Being behaviourally consistent without a set of rules to adhere to is close to impossible; this was highlighted by Daniel Kahnemann (alongside Rosenfield, Gandhi and Blaser) in an article published in Harvard Business Review in 2016.  The authors discussed how the influence of irrelevant factors can lead to huge variability in decision making; unlike biases, which tend to be consistent and persistent, the impact of noise is random and erratic – and therefore more difficult to mitigate.  Even with the best intentions, the ability of a human decision maker to remain disciplined is severely limited.

Low Persistence: Perseverance is undoubtedly a key requirement for successfully capturing the momentum premium, and its return patterns make this an exacting challenge. The hit rate is unlikely to be high – therefore you will be ‘wrong’ frequently; furthermore, there will be many false dawns where momentum appears and rapidly evaporates.  There will also be prolonged fallow periods in choppy markets where returns to momentum are poor, and short-term shifts in markets that see prevailing trends whipsaw and sharp losses incurred.  Whilst a systematic, rules based strategy can be agnostic on such a performance profile (and indeed specifically designed to withstand it); the foibles of momentum are hugely problematic for discretionary investors, for whom it would be a herculean task to remain sufficiently controlled amidst the welter of behavioural impediments.

Whilst most of us are invariably attracted to momentum investing and carry it out in some form (even if it is merely implicit in our actions, rather than an express choice), few of us do it well.  Our decision making is blighted by our behavioural shortcomings and the substantial influence of irrelevant ‘noise’.  Human decision makers are willing but inferior momentum investors, creating the opportunity for systematic approaches to capture a premium.

Key reading:   

Asness, C. S., Frazzini, A., Israel, R., & Moskowitz, T. J. (2014).

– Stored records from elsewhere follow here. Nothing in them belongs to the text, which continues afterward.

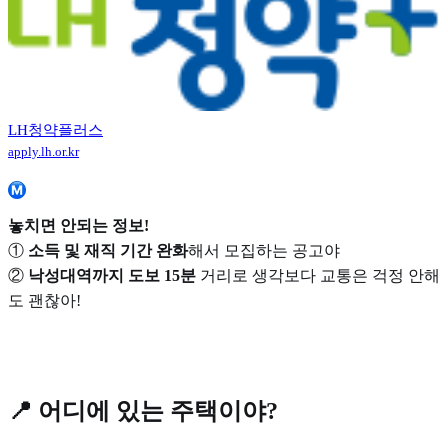
LH청약플러스
apply.lh.or.kr
놓치면 안되는 정보!
①
소득 및 재직 기간 완화
해서 모집하는 공고야
②
낙성대역까지 도보 15분
거리로 생각보다 교통은 걱정 안해
도 괜찮아!
📍 어디에 있는 주택이야?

Fact, fiction and momentum investing.

Clenow, A. F. (2012). Following the trend: diversified managed futures trading. John Wiley & Sons.

Danziger, S., Levav, J., & Avnaim-Pesso, L. (2011). Extraneous factors in judicial decisions. Proceedings of the National Academy of Sciences108(17), 6889-6892.

Granovetter, M. (1978). Threshold models of collective behavior. American journal of sociology83(6), 1420-1443.

Haghani, V., & Dewey, R. (2016). Rational Decision-Making Under Uncertainty: Observed Betting Patterns on a Biased Coin.

Hirshleifer, D., & Shumway, T. (2003). Good day sunshine: Stock returns and the weather. The Journal of Finance58(3), 1009-1032.

Hurst, B., Ooi, Y. H., & Pedersen, L. H. (2017). A century of evidence on trend-following investing.

Kahneman, D., Rosenfield, A. M., Gandhi, L., & Blaser, T. (2016). Noise: How to overcome the high, hidden cost of inconsistent decision making. Harvard business review94(10), 38-46.

Shefrin, H. (2010). How the disposition effect and momentum impact investment professionals.